Chapter 11: Teaching by Fostering Learning Strategies
“A learning strategy refers to cognitive processing performed by a learner at the time of learning that is intended to improve learning. This definition has three main parts: (1) a learning strategy involves intentional cognitive processing by the learner; (2) a learning strategy occurs at the time of learning; and (3) a learning strategy is intended to improve learning“ (p. 390). “The theme of this chapter is that teaching of learning strategies is an appropriate instructional activity” (p. 427).
“When the goal is to help students memorize paired associates as in foreign language vocabulary, mnemonic strategies are warranted. When the goal is to teach students how to figure out what is important and what is not important in a passage, structure strategies are called for. When the goal is to determine the theme of the passage, generative strategies can be taught. The appropriateness of any strategy training also depends partly on the learner (e.g., whether the learner would normally use the strategy). Before strategy training is carried out, each student should be tested to determine whether he or she knows how to use a particular strategy. If a student is already proficient in using a strategy, training is not needed for that student. (p. 427).
“Mnemonic strategies are techniques that help students memorize material such as facts” (p. 392). They help transfer in two ways: 1) you remember basic facts easily, 2) they make a difficult material meaningful.
Keyword method (in learning vocab) seems to be more efficient than mere recitation and rehearsal, according to research. For children as old as 12, however, there needs to be imagery cues from the teacher, as children can’t form their own images spontaneously. Important: word + keyword + image + vocab word. Research endorses keyword method a lot. I hate it.
Elaboration strategies (help students create a story). But this is for low-skilled students. Like with keyword, I think there is too much unnecessary cognitive load.
“Structure strategies such as writing an outline or drawing a graphic enable the learner to impose organization on the material” (p. 398). “Structure strategies prompt active learning by encouraging learners to mentally select relevant pieces of information and relate them to one another within a structure” (p. 399). Good for memory, enhances transfer (inference skills) on problem-solving tasks. Structure methods are all about internal connections.
Let’s distinguish between prose narratives (stories) and expository narratives (explanations). Generally, learners are good at remembering stories but have troubles with the expository narratives. Structure strategies can help low-skilled students with organizing unfamiliar expository narratives.
Mapping (graphic outlines). Knowledge mapping: break a passage into parts (ideas) & identify relations among them (part of, type of, analog of, characteristic of, evidence for, leads to). Good for remembering main ideas but not details. High-skilled students don’t benefit, they have their own strategies. Knowledge mapping involves spacial learning strategy. Another such strategy is concept mapping.
Outlining (written outlines). Students should know top-level structures: description, sequence, causation, problem/solution, comparison. There’s another (more sci classification) structure: generalization, enumeration, sequence, classification, compare/contrast. Helps in high-level memory (retention; but not low-level fact retention) and problem-solving transfer.
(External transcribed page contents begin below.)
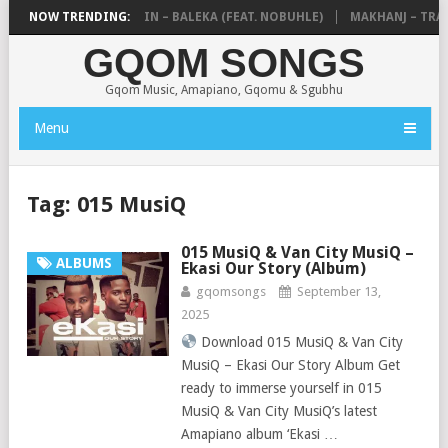
DE MTHUDA & NTOKZIN – BALEKA (FEAT. NOBUHLE)
NOW TRENDING:
MAKHANJ – TRANS
GQOM SONGS
Gqom Music, Amapiano, Gqomu & Sgubhu
Menu
Tag:
015 MusiQ
015 MusiQ & Van City MusiQ –
ALBUMS
Ekasi Our Story (Album)
gqomsongs
September 13,
2025
Download 015 MusiQ & Van City
MusiQ – Ekasi Our Story Album Get
ready to immerse yourself in 015
MusiQ & Van City MusiQ’s latest
Amapiano album ‘Ekasi …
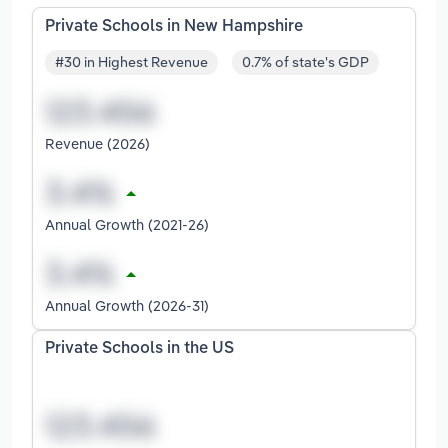
Private Schools in New Hampshire
#30 in Highest Revenue
0.7% of state's GDP
Revenue (2026)
Annual Growth (2021-26)
Annual Growth (2026-31)
Private Schools in the US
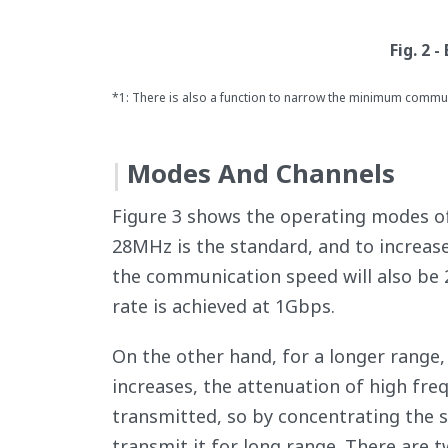
Fig. 2 
*1: There is also a function to narrow the minimum commu
Modes And Channels
Figure 3 shows the operating modes 
28MHz is the standard, and to increase
the communication speed will also be
rate is achieved at 1Gbps.
On the other hand, for a longer range
increases, the attenuation of high fre
transmitted, so by concentrating the si
transmit it for long range. There are 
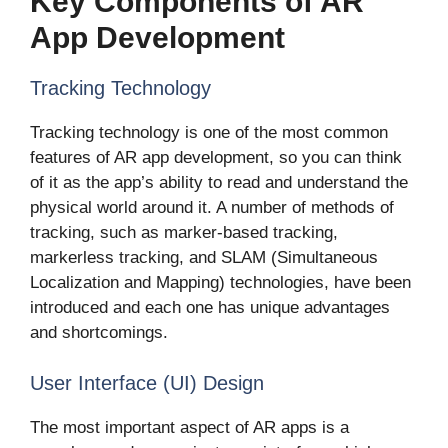
Key Components of AR
App Development
Tracking Technology
Tracking technology is one of the most common
features of AR app development, so you can think
of it as the app’s ability to read and understand the
physical world around it. A number of methods of
tracking, such as marker-based tracking,
markerless tracking, and SLAM (Simultaneous
Localization and Mapping) technologies, have been
introduced and each one has unique advantages
and shortcomings.
User Interface (UI) Design
The most important aspect of AR apps is a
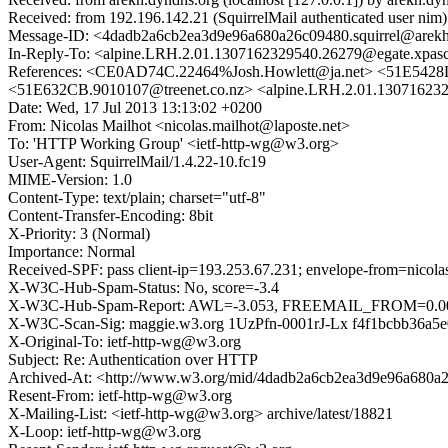
Received: from 192.196.142.21 (SquirrelMail authenticated user ni
Message-ID: <4dadb2a6cb2ea3d9e96a680a26c09480.squirrel@arekh
In-Reply-To: <alpine.LRH.2.01.1307162329540.26279@egate.xpas
References: <CE0AD74C.22464%Josh.Howlett@ja.net> <51E5
<51E632CB.9010107@treenet.co.nz> <alpine.LRH.2.01.13071623
Date: Wed, 17 Jul 2013 13:13:02 +0200
From: Nicolas Mailhot <nicolas.mailhot@laposte.net>
To: 'HTTP Working Group' <ietf-http-wg@w3.org>
User-Agent: SquirrelMail/1.4.22-10.fc19
MIME-Version: 1.0
Content-Type: text/plain; charset="utf-8"
Content-Transfer-Encoding: 8bit
X-Priority: 3 (Normal)
Importance: Normal
Received-SPF: pass client-ip=193.253.67.231; envelope-from=nicolas
X-W3C-Hub-Spam-Status: No, score=-3.4
X-W3C-Hub-Spam-Report: AWL=-3.053, FREEMAIL_FROM=0.
X-W3C-Scan-Sig: maggie.w3.org 1UzPfn-0001rJ-Lx f4f1bcbb36a5e
X-Original-To: ietf-http-wg@w3.org
Subject: Re: Authentication over HTTP
Archived-At: <http://www.w3.org/mid/4dadb2a6cb2ea3d9e96a680a2
Resent-From: ietf-http-wg@w3.org
X-Mailing-List: <ietf-http-wg@w3.org> archive/latest/18821
X-Loop: ietf-http-wg@w3.org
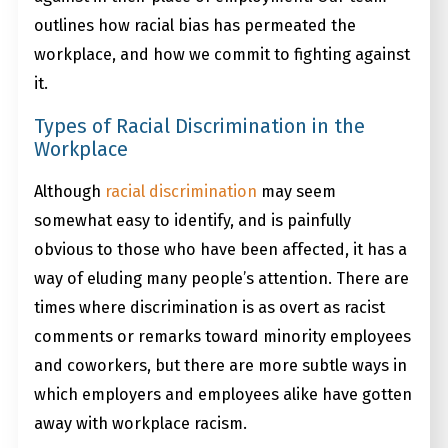
outlines how racial bias has permeated the
workplace, and how we commit to fighting against
it.
Types of Racial Discrimination in the
Workplace
Although
racial discrimination
may seem
somewhat easy to identify, and is painfully
obvious to those who have been affected, it has a
way of eluding many people’s attention. There are
times where discrimination is as overt as racist
comments or remarks toward minority employees
and coworkers, but there are more subtle ways in
which employers and employees alike have gotten
away with workplace racism.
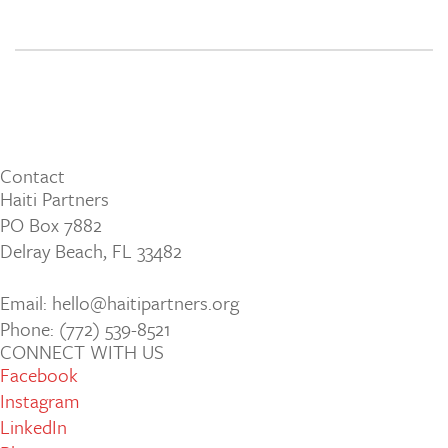
Contact
Haiti Partners
PO Box 7882
Delray Beach, FL 33482
Email: hello@haitipartners.org
Phone: (772­) 539­-8521
CONNECT WITH US
Facebook
Instagram
LinkedIn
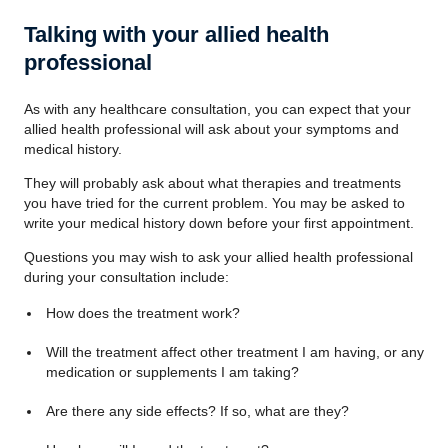
Talking with your allied health
professional
As with any healthcare consultation, you can expect that your
allied health professional will ask about your symptoms and
medical history.
They will probably ask about what therapies and treatments
you have tried for the current problem. You may be asked to
write your medical history down before your first appointment.
Questions you may wish to ask your allied health professional
during your consultation include:
How does the treatment work?
Will the treatment affect other treatment I am having, or any
medication or supplements I am taking?
Are there any side effects? If so, what are they?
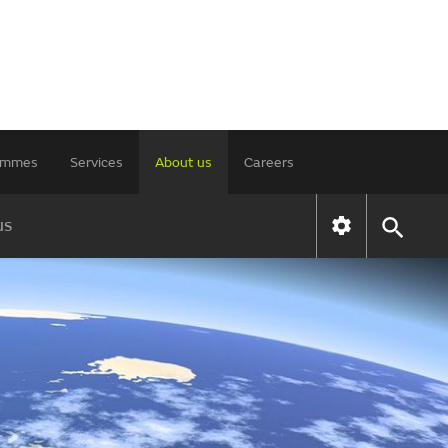
rammes
Services
About us
Careers
us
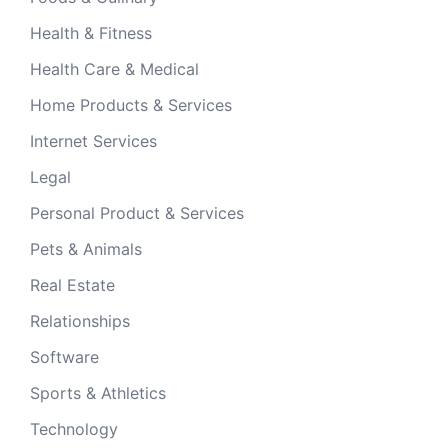
Health & Fitness
Health Care & Medical
Home Products & Services
Internet Services
Legal
Personal Product & Services
Pets & Animals
Real Estate
Relationships
Software
Sports & Athletics
Technology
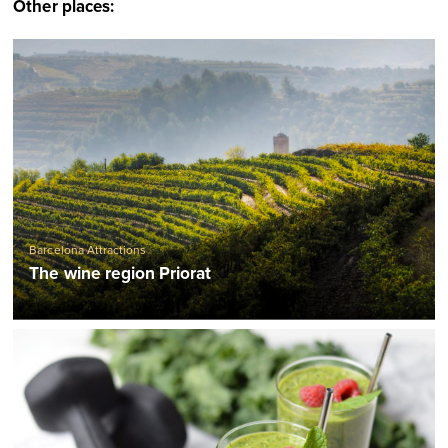
Other places:
Barcelona Attractions
The wine region Priorat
Also, matrixes can be useful for both retention and transfer.
Chart of the top-level structure. Underline key words in passages
“Generative strategies are learning strategies aimed at helping the learner integrate presented information with existing knowledge and experience” (p. 413). They are all about (external) connections among ideas. One way to do it is by notetaking. Mathemagenic activities give birth to knowledge: “taking notes, underlining, answering questions, or repeating aloud all are mathemagenic activities” (p. 413). “Generative strategies are intended to promote deep understanding by prompting the learner to put the material into his or her own words, distill its main message, and relate it with other knowledge” (p. 414).
Summarizing strategies. “[T]he increase in far transfer performance is most consistent with the idea that notetaking in this study resulted in building external connections” (p. 414). Verbatim notes are worse than summary notes for retention (the latter promote transfer).
Questioning strategies. Make sense as you read, be cognitively involved, do self-explanations (paraphrase, explain what a passage means, what does the statement mean, what do I not understand, etc.). Involve in self-questioning—helps focus on the main material and learn more deeply (explain why/how, what is the main idea of, what’s the difference between, what conclusions can you draw about, etc.). A teacher can ask questions, too (review questions, probing questions)—it helps even with remembering facts as well as organizing and integrating new knowledge.
Self-regulated learning strategies. “[S]elf-regulated learners—learners who take responsibility for managing their learning activities” (p. 423). “[W]e can provide direct instruction in learning strategies that promote self-regulated learning” (p. 425). “This section showed that learning-even learning from lecture–can be an active process. The student can control the learning process by using generative techniques such as summarizing, questioning, and self-regulating” (p. 426).